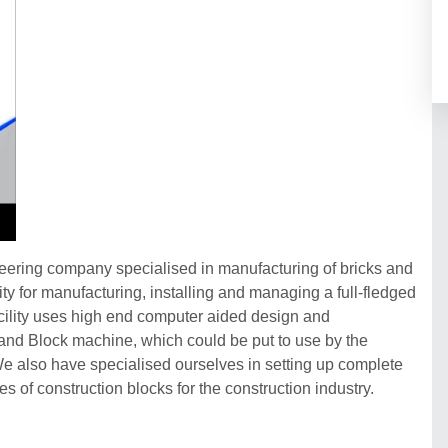
neering company specialised in manufacturing of bricks and
y for manufacturing, installing and managing a full-fledged
acility uses high end computer aided design and
and Block machine, which could be put to use by the
 We also have specialised ourselves in setting up complete
es of construction blocks for the construction industry.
▬▬▬▬▬▬▬▬▬▬
Write the line containing "y for manufacturing, installing" and all the lines after it out again, word for word, through the end of the material, and nothing besides.

y for manufacturing, installing and managing a full-fledged
acility uses high end computer aided design and
and Block machine, which could be put to use by the
 We also have specialised ourselves in setting up complete
es of construction blocks for the construction industry.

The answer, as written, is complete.